3.PatuAs redes sociais são um pouco como as páginas amarelas: cada um lê nelas aquilo que lhe dá jeito. Por vezes – e dada a velocidade ou a magnitude com que certos fenómenos se disseminam – são também bons referentes sociais, instrumentos de análise de leitura imediata que atestam ou do estado de coesão de determinada sociedade ou, em contrapartida, da falta dela.

Por estes dias, basta ter um punhado de amigos brasileiros no Facebook para se perceber que, à custa do processo de impeachment de Dilma Roussef, o Brasil é um país estilhaçado, um espelho partido, uma espécie de Prometeu agrilhoado, eternamente assombrado pelo espectro da corrupção e pelo fantasma da desigualdade.

Macau, a julgar pela maré de entusiasmo que varreu as redes sociais durante o fim-de-semana, está nos antípodas: não há questiúncula social que se não resolva com a vinda de arte regurgitada para o território. A julgar pela quantidade de fotografias e testemunhos que encontraram o seu caminho para a Internet, um insuspeito pato de borracha – ainda que de tamanho descomunal – revelou-se impulso suficiente para elevar a coesão interna da sociedade da RAEM a níveis quase harmoniosos e para colocar a nu um dos poucos traços de fraterna comunhão – a falta de atitude crítica – que unem as várias comunidades que por cá vivem.

A instalação (à falta de melhor vocábulo, utilize-se este), com tudo o que tem de vazio e oneroso, é um bom exemplo do falhanço do discurso propedêutico do Governo no que diz respeito à diversificação da economia do território. A vinda do pato para a RAEM, depois de ter feito ninho em 14 outras cidades dos quatro cantos do planeta, custa à entidade organizadora – a Associação de Cultura Criativa e Artes de Macau – a assombrosa quantia de seis milhões de patacas, metade dos quais comparticipados directamente pelo Governo.

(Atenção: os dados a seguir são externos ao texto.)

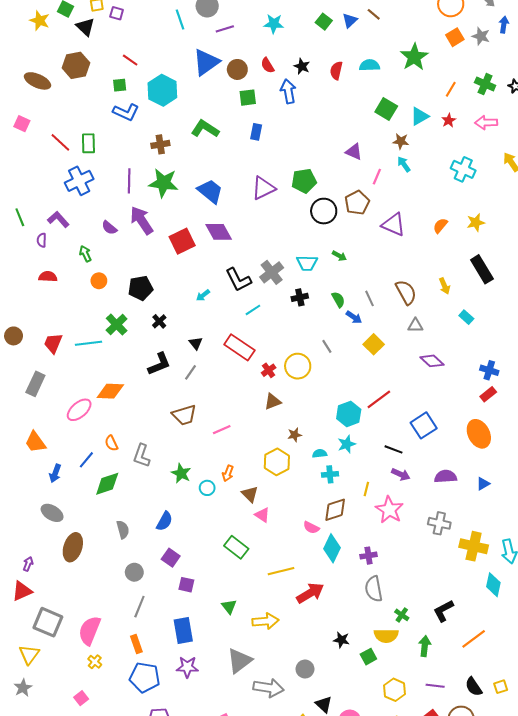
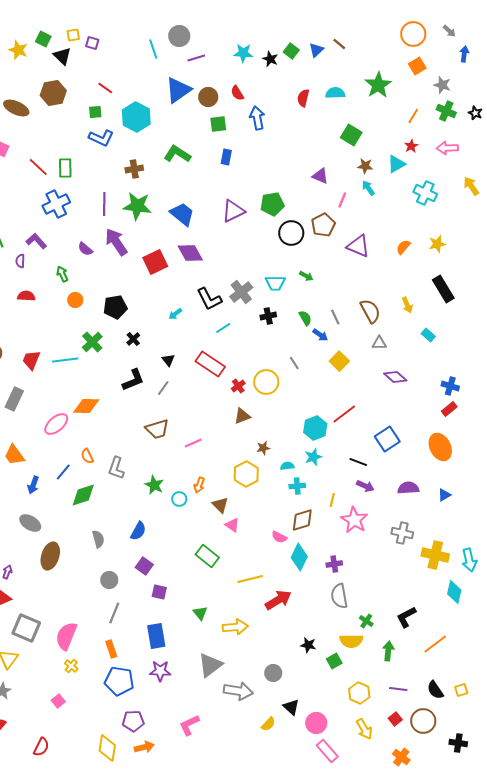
gray star: (481, 36) -> (442, 85), moved
black star: (302, 66) -> (270, 59), moved
cyan triangle: (419, 116) -> (396, 164), moved

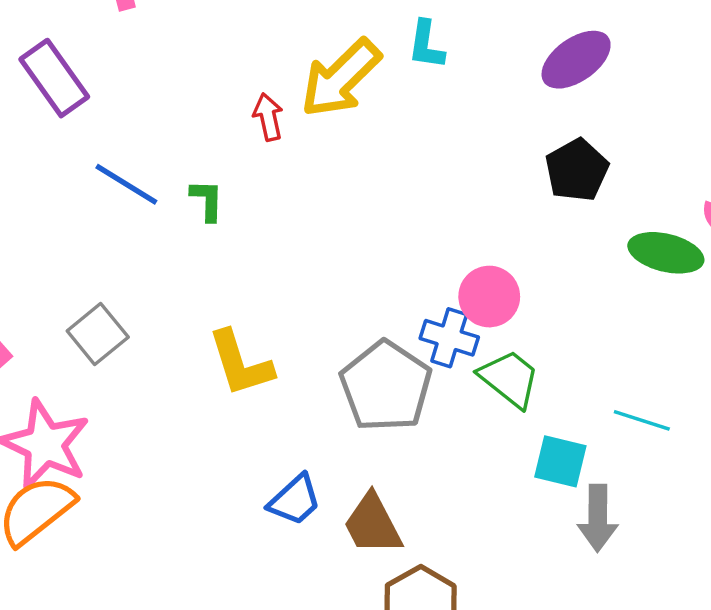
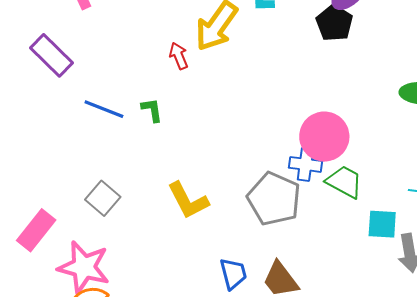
black pentagon: (577, 170) -> (334, 23), moved
pink circle: (489, 297) -> (324, 137), size x1.4
blue trapezoid: (295, 500) -> (233, 274), turned -52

Mesmo que a ideia não fosse requentada e que o pato já não tivesse, por exemplo, atracado aqui ao lado, em Victoria Harbour, o dinheiro investido no processo dificilmente se furtaria ao exagero, dada o escasso valor da recompensa associada ao exercício gratuito de se admirar o pato: simpático, o bicho não convida a interrogações, não convida à introspecção. Convida apenas à selfie.

Não é que toda a arte tenha de ter a si implícito um manifesto político ou estético. Ainda assim, num território como Macau, forçado compulsivamente por um pai tirano a assumir o divórcio com o sector do jogo, a opção pela importação de modelos e de formatos pré-concebidos é mais prejudicial do que benéfica e os responsáveis pelas indústrias criativas, sector em que o Governo e a sociedade depositam tanta confiança, deviam ter presente uma tal incidência. A eles, dada a aura de contemporaneidade que rodeia o fenómeno da criatividade, compete trabalhar para que a RAEM não se transforme mais ainda na capital mundial do copycat e do pastiche e para que aquilo que é intrinsecamente de Macau seja valorizado em vez de repetidamente remetido para segundo plano.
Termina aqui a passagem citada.